Rust. Oxidation. Nature’s way of breaking down man-made materials into their most basic elements.
If you’ve hiked in our state’s backcountry for any length of time, you’ve probably found the ruins; decaying remnants from the past century, artifacts from what was once Alaska’s golden age of independent mining.
It was a time when thousands of stolid souls, fiercely driven by a fever of optimism, put everything on the line for a chance at their own “El Dorado,” their strike, their dream of riches.
Whether in the gold-rich tributaries of the Klondike, the beaches of Nome, high in the quartz-veined ridges of Hatcher Pass, or in the mountains of the Kenai Peninsula and Southeast Alaska, these impetuous fortune seekers came from many locations and stations in life. But they had one thing in common.
They were tough.
And as written in the Echo in past months, my father, Kenneth D. Baker, was one of them. He wasn’t nearly as successful as Robert Hatcher, who in 1906, made a big gold strike in what is now called Hatcher Pass. But in 1947, my father and his partner came upon a modest discovery on the north fork of Spruce Creek to the west of Seward. And “Bob” Hatcher was among several veteran miners who encouraged them.

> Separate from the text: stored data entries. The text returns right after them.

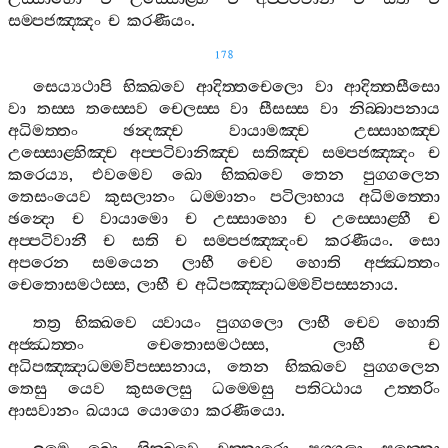
සම‍්පජඤ‍්ඤං
ච
කරණීයං
.
178
සෙය්‍යථාපි
භික‍්ඛවෙ
ආදිත‍්තචෙලො
වා
ආදිත‍්තසීසො
වා
තස‍්ස
තස‍්සෙව
චෙලස‍්ස
වා
සීසස‍්ස
වා
නිබ‍්බාපනාය
අධිමත‍්තං
ඡන්‍දඤ‍්ච
වායාමඤ‍්ච
උස‍්සාහඤ‍්ච
උස‍්සොළ‍්හිඤ‍්ච
අප‍්පටිවානිඤ‍්ච
සතිඤ‍්ච
සම‍්පජඤ‍්ඤං
ච
කරෙය්‍ය
,
එවමෙව
ඛො
භික‍්ඛවෙ
තෙන
පුග‍්ගලෙන
තෙසංයෙව
කුසලානං
ධම‍්මානං
පටිලාභාය
අධිමත‍්තො
ඡන්‍දො
ච
වායාමො
ච
උස‍්සාහො
ච
උස‍්සොළ‍්හී
ච
අප‍්පටිවානී
ච
සති
ච
සම‍්පජඤ‍්ඤංච
කරණීයං
.
සො
අපරෙන
සමයෙන
ලාභී
චෙව
හොති
අජ‍්ඣත‍්තං
චෙතොසමථස‍්ස
,
ලාභී
ච
අධිපඤ‍්ඤාධම‍්මවිපස‍්සනාය
.
තත්‍ර
භික‍්ඛවෙ
ය‍්වායං
පුග‍්ගලො
ලාභී
චෙව
හොති
අජ‍්ඣත‍්තං
චෙතොසමථස‍්ස
,
ලාභී
ච
අධිපඤ‍්ඤාධම‍්මවිපස‍්සනාය
,
තෙන
භික‍්ඛවෙ
පුග‍්ගලෙන
තෙසු
යෙව
කුසලෙසු
ධම‍්මෙසු
පතිට‍්ඨාය
උත‍්තරිං
ආසවානං
ඛයාය
යොගො
කරණීයො
.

A passage from one of my dad’s poems:
“There’s gold on Spruce Creek,” assured old Tom,
“I’ve seen it in the pan;
And I’d be out there tracking it down
If I were a younger man.”
“There’s gold on the Spruce,” said Hatcher Bob,
“Somewhere back in there’s a load.”
And they were pros, Hatcher and Tom
With many years on the road.
My own discovery: As reported in my series, it was a profoundly moving moment on the afternoon of Sept. 4, 1998, when I finally found my father’s mine site from back in the late 1940s.
But after a lifetime of tromping around in Alaska’s mountains and valleys, I’ve made what I believe to be an even more important discovery: It has to do with understanding the spirit and grit of those fortune seekers from a century ago. They were more than tough.
One can peruse books and archives about the hardships early miners faced, how their struggles often didn’t “pan out,” as the expression goes. But when you walk in their footsteps amidst the rubble of their work, either high on a mountainside or deep in a remote valley, you begin to feel it— the lengths they had gone to— how they were hanging out there on the edge.
Another passage from my father’s poem “The Conifered Heights:”
“Way out there in the nowhere,
You sweated and played at chance;
Way out there you lost your shirt,
Wore out your last pair of pants.”
In southcentral Alaska, I’ve explored the ruins of the Swetmann Mine at the head of Palmer Creek Valley near Hope. I’ve climbed high in the Talkeetna Mountains of Hatcher Pass to view the Independence, Bullion, War Baby, and Lucky Shot mines; which were among the largest gold producers in Alaska. And I’ve also hiked around some of the smaller claims. These include Kenai Peninsula mines in Summit Pass, Hope, Sunrise and those operated by Charlie Hubbard near Kenai Lake.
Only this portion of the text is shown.